Sutton Hoo: New pop-up theatre venue gets Olympic treatment

The 2012 London Olympics opening ceremony

image copyright59 Productions

The site of some of the greatest ever archaeological discoveries is to host a new outdoor pop-up theatre made by an Olympics creative design team.

Suffolk theatre company Red Rose Chain will take up a residency at the Anglo-Saxon burial site Sutton Hoo, near Woodbridge, in summer 2022.

59 Productions, responsible for the video creations of the 2012 Olympics opening, will design the venue.

The theatre described the artistic collaboration as “special”.

Mark Grimmer, the co-founder of 59 Productions, is from Suffolk and a former member of the company’s youth theatre.

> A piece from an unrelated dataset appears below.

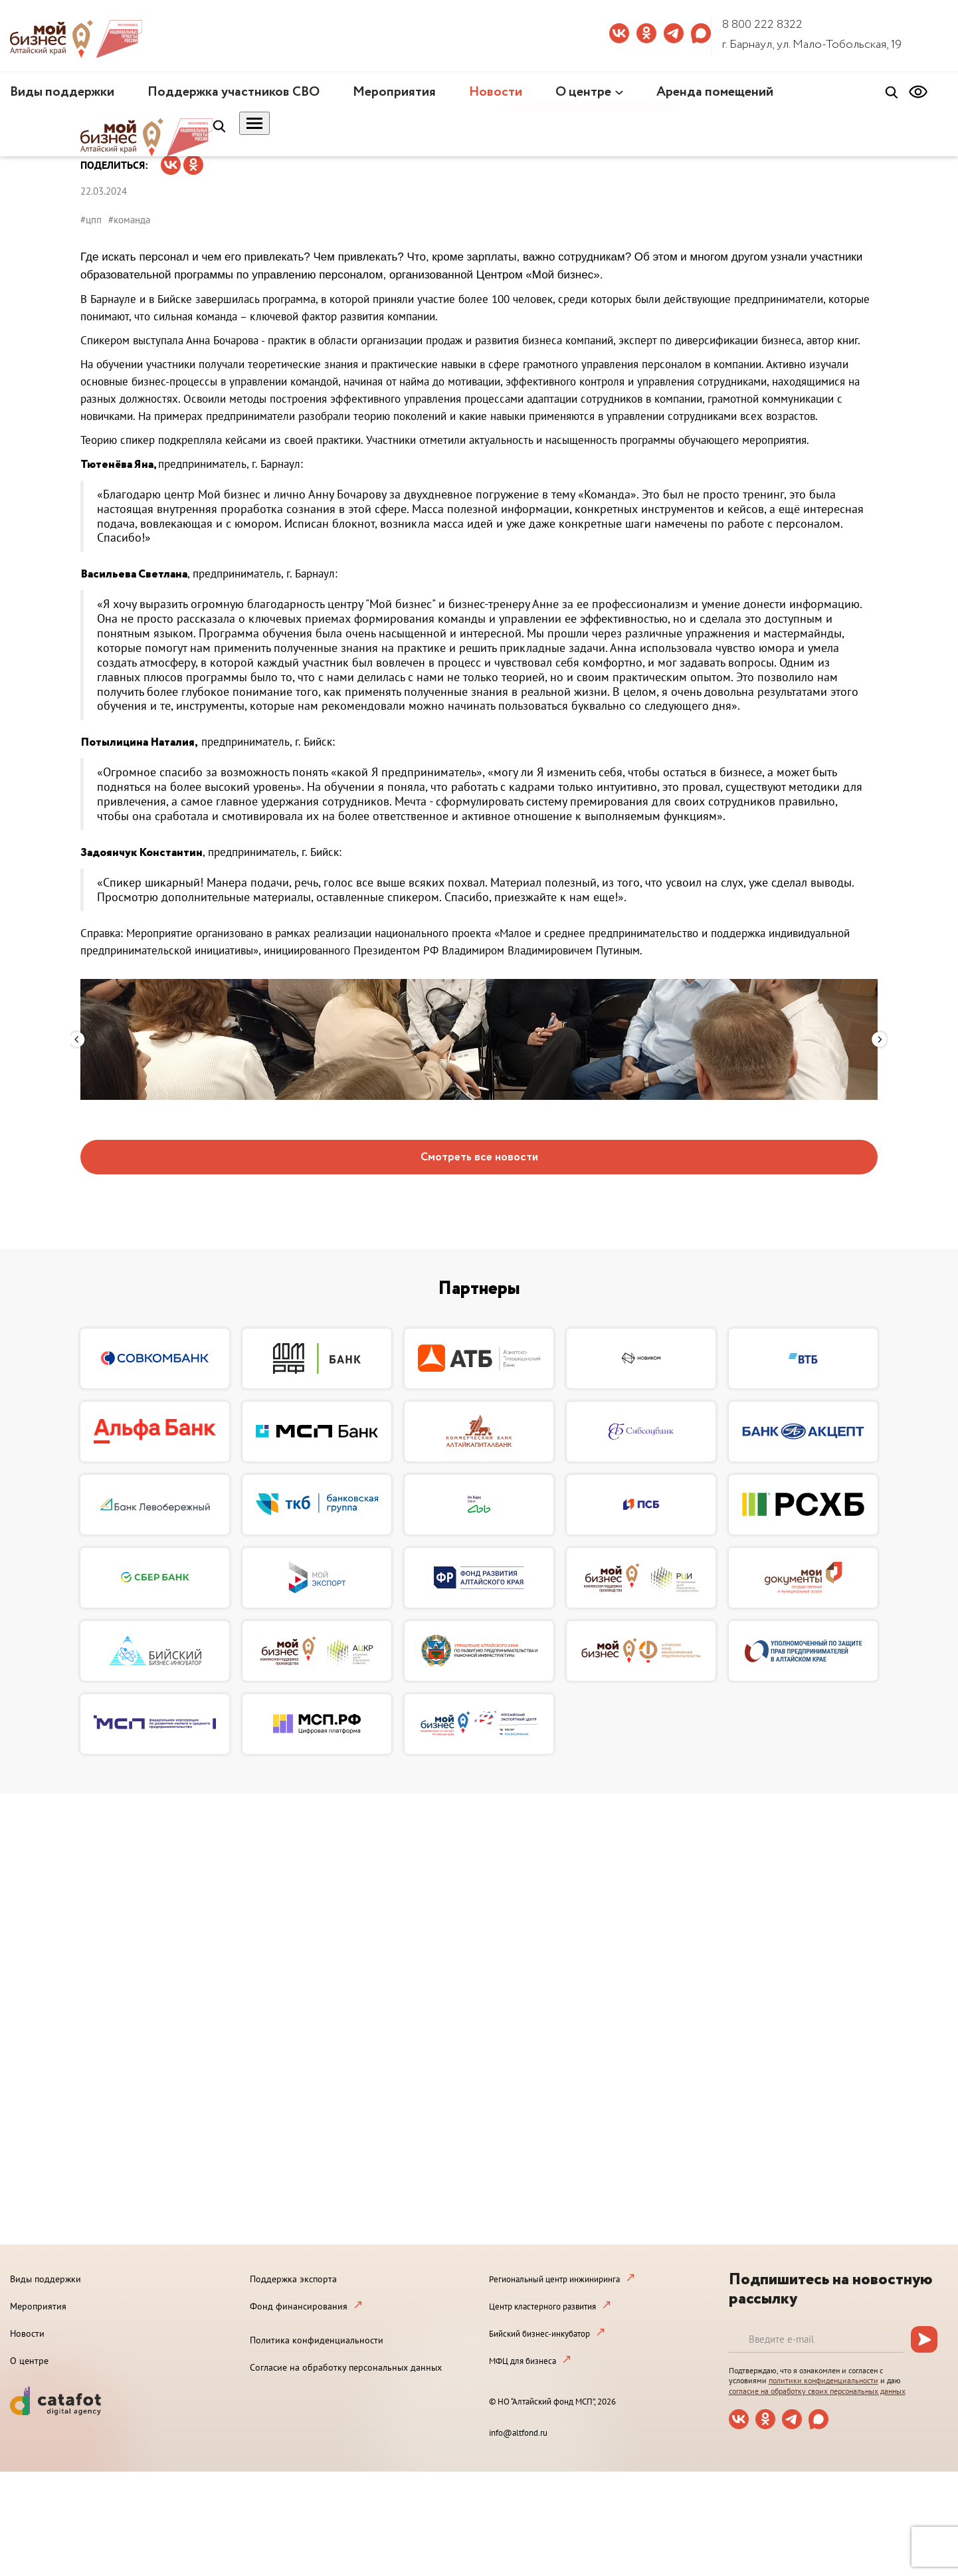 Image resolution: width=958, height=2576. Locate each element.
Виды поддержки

The site of the forthcoming outdoor theatre at Sutton Hoo

image copyrightRed Rose Chain

A design of the new outdoor theatre venue

image copyright59 Productions

Joanna Carrick, Red Rose Chain’s artistic director, said: “We are so proud of everything Mark has achieved.

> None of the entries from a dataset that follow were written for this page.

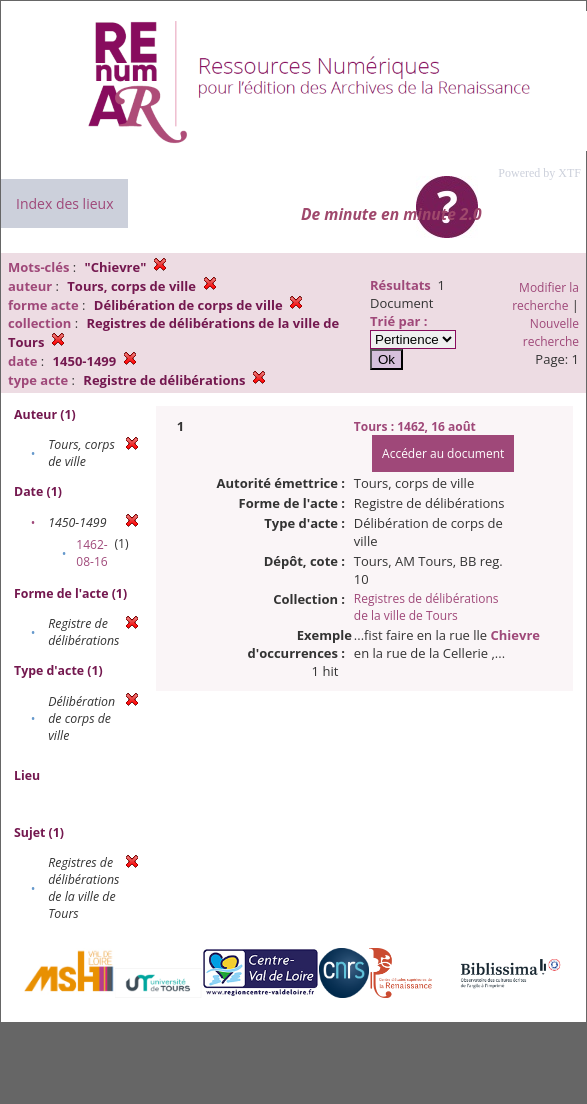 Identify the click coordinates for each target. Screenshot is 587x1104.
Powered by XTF (539, 173)
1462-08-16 (91, 553)
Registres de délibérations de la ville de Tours (426, 607)
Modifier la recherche (545, 296)
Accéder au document (443, 453)
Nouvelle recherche (551, 332)
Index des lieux (64, 203) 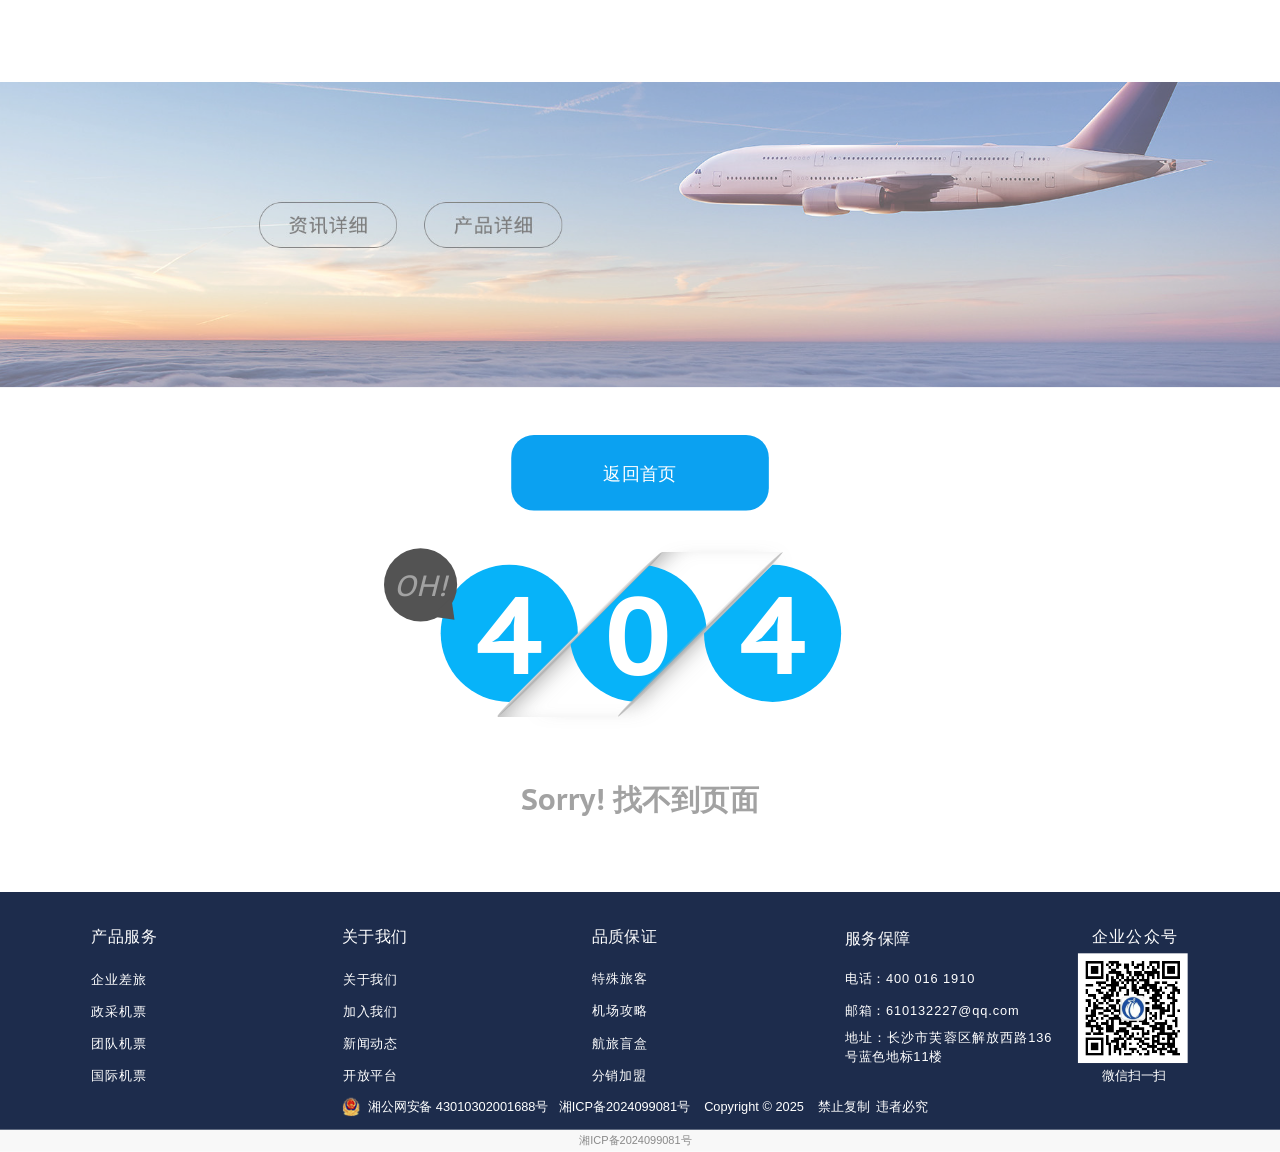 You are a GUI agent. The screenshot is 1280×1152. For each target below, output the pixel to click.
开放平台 (370, 1076)
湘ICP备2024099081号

“It means the world to us to be working with 59 Productions on the launch of a new era for Theatre in the Forest.

“He’s extraordinary and amazing.”

As well as the London Olympics, the production company has worked on the award-winning War Horse play, the David Bowie Is exhibition and New York’s Met Ball.

Royal burial mounds at Sutton Hoo

image copyrightNational Trust Images/Justin Minns

The Red Rose Chain, in partnership with the National Trust – which runs the Sutton Hoo site – will operate the new Theatre in the Forest venue between July and August 2022.

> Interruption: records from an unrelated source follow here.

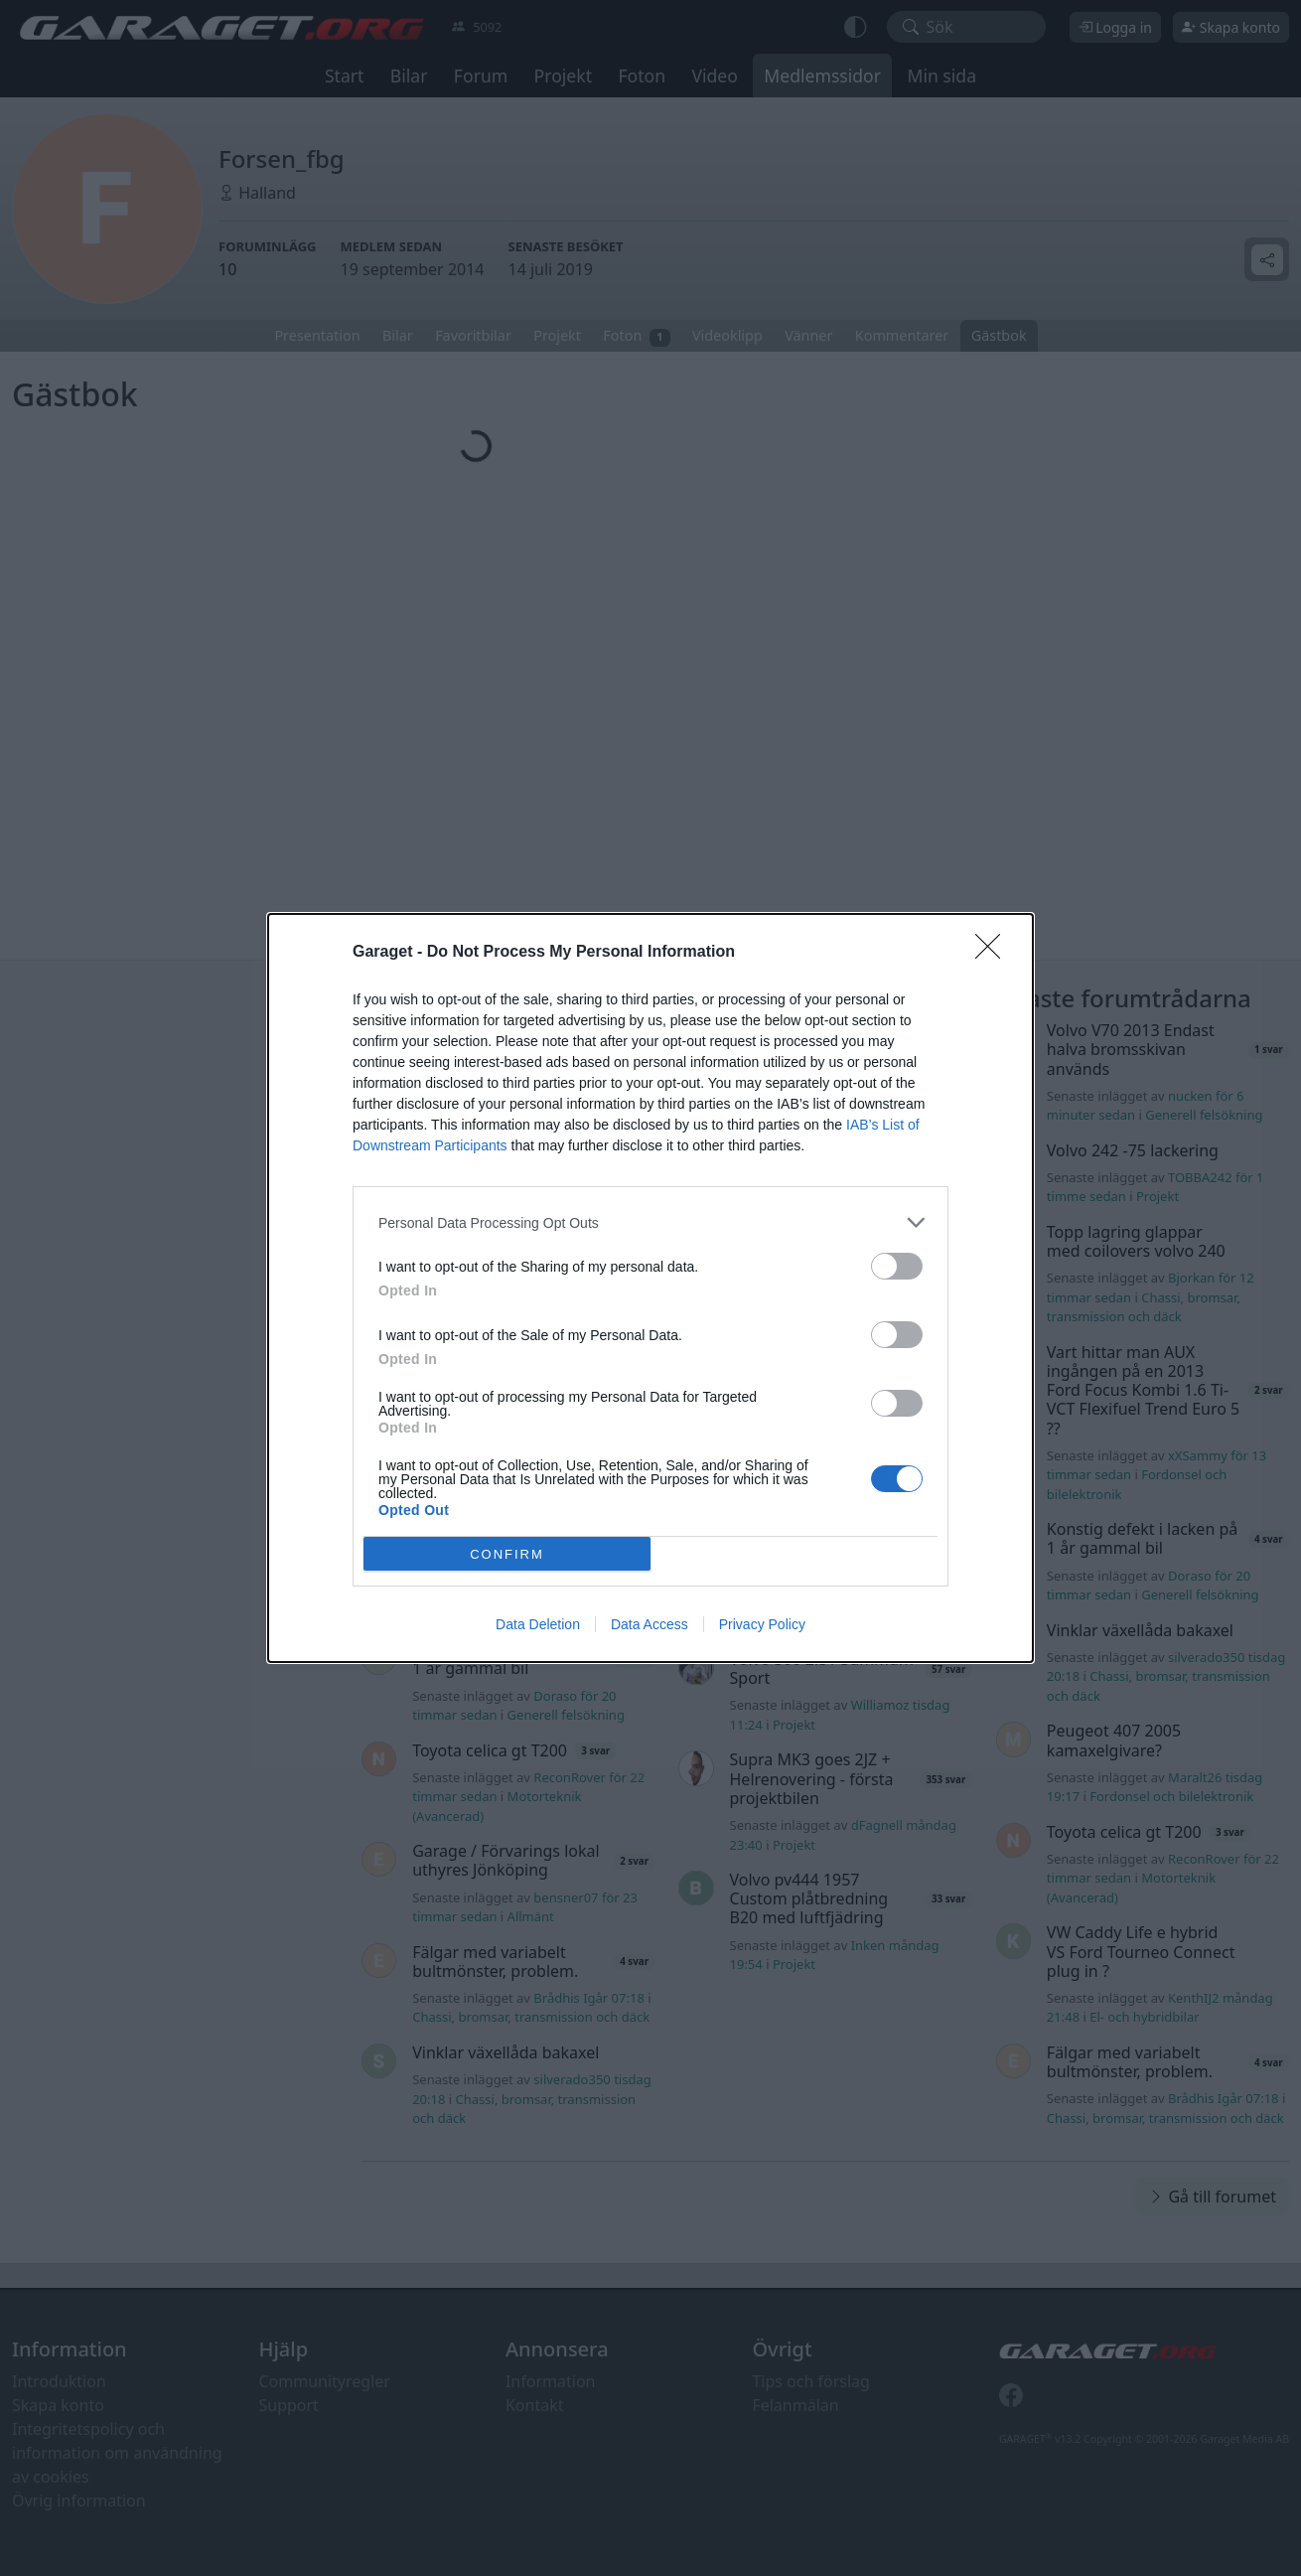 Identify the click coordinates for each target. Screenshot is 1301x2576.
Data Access (649, 1624)
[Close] (994, 953)
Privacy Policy (762, 1624)
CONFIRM (507, 1553)
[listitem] (650, 1222)
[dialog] (650, 1288)
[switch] (897, 1266)
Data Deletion (538, 1624)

Designs for the new venue will be revealed on 31 July at its live-stream gala night to mark the Theatre in the Forest programme’s 21st anniversary.

National Trust team with actors Carey Mulligan and Ralph Fiennes (centre)

image copyrightLARRY HORRICKS/NETFLIX © 2021

Theatrical entertainment has most recently been provided by the site in the form of Netflix film The Dig.

Starring Carey Mulligan and Ralph Fiennes, the movie charts the discoveries made at Sutton Hoo in 1939 and has boosted visitor numbers.

The British Museum has described the site’s Anglo-Saxon’s treasures as some of “the greatest archaeological discoveries of all time”.